• Try it: Restate all of the material, keeping every line identical to the original.

• Given information:
^^^^^^^^^^^^^^^^

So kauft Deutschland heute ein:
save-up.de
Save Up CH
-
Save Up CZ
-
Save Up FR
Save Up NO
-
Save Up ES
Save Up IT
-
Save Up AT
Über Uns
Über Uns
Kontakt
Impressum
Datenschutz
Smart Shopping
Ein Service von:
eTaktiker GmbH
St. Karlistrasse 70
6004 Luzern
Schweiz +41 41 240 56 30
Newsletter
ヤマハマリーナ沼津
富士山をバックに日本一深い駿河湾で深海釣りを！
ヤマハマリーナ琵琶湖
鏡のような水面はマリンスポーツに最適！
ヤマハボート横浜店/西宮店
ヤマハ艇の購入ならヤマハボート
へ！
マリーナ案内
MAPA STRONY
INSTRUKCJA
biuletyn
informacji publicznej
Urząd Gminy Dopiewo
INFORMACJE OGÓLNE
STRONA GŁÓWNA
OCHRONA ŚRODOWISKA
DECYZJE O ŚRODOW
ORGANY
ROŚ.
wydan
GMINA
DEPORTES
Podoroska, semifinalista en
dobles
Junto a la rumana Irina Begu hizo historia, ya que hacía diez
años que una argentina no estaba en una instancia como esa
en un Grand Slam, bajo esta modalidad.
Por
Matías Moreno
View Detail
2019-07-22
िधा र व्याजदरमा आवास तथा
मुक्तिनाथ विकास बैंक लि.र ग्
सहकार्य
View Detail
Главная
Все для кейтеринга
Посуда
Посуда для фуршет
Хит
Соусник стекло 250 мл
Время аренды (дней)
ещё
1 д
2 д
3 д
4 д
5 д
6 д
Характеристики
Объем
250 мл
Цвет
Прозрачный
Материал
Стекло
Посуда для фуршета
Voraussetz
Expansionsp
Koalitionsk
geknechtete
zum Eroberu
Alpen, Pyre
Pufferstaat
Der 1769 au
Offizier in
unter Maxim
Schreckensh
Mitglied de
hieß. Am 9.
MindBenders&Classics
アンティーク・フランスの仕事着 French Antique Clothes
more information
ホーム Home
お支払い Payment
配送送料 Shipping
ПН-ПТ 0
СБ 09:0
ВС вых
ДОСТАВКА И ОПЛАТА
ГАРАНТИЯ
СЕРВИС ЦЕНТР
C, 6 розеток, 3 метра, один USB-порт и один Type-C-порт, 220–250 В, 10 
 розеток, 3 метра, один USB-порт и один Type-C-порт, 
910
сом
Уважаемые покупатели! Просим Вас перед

^^^^^^^^^^^^^^^^

• Answer to the exercise:
So kauft Deutschland heute ein:
save-up.de
Save Up CH
-
Save Up CZ
-
Save Up FR
Save Up NO
-
Save Up ES
Save Up IT
-
Save Up AT
Über Uns
Über Uns
Kontakt
Impressum
Datenschutz
Smart Shopping
Ein Service von:
eTaktiker GmbH
St. Karlistrasse 70
6004 Luzern
Schweiz +41 41 240 56 30
Newsletter
ヤマハマリーナ沼津
富士山をバックに日本一深い駿河湾で深海釣りを！
ヤマハマリーナ琵琶湖
鏡のような水面はマリンスポーツに最適！
ヤマハボート横浜店/西宮店
ヤマハ艇の購入ならヤマハボート
へ！
マリーナ案内
MAPA STRONY
INSTRUKCJA
biuletyn
informacji publicznej
Urząd Gminy Dopiewo
INFORMACJE OGÓLNE
STRONA GŁÓWNA
OCHRONA ŚRODOWISKA
DECYZJE O ŚRODOW
ORGANY
ROŚ.
wydan
GMINA
DEPORTES
Podoroska, semifinalista en
dobles
Junto a la rumana Irina Begu hizo historia, ya que hacía diez
años que una argentina no estaba en una instancia como esa
en un Grand Slam, bajo esta modalidad.
Por
Matías Moreno
View Detail
2019-07-22
िधा र व्याजदरमा आवास तथा
मुक्तिनाथ विकास बैंक लि.र ग्
सहकार्य
View Detail
Главная
Все для кейтеринга
Посуда
Посуда для фуршет
Хит
Соусник стекло 250 мл
Время аренды (дней)
ещё
1 д
2 д
3 д
4 д
5 д
6 д
Характеристики
Объем
250 мл
Цвет
Прозрачный
Материал
Стекло
Посуда для фуршета
Voraussetz
Expansionsp
Koalitionsk
geknechtete
zum Eroberu
Alpen, Pyre
Pufferstaat
Der 1769 au
Offizier in
unter Maxim
Schreckensh
Mitglied de
hieß. Am 9.
MindBenders&Classics
アンティーク・フランスの仕事着 French Antique Clothes
more information
ホーム Home
お支払い Payment
配送送料 Shipping
ПН-ПТ 0
СБ 09:0
ВС вых
ДОСТАВКА И ОПЛАТА
ГАРАНТИЯ
СЕРВИС ЦЕНТР
C, 6 розеток, 3 метра, один USB-порт и один Type-C-порт, 220–250 В, 10 
 розеток, 3 метра, один USB-порт и один Type-C-порт, 
910
сом
Уважаемые покупатели! Просим Вас перед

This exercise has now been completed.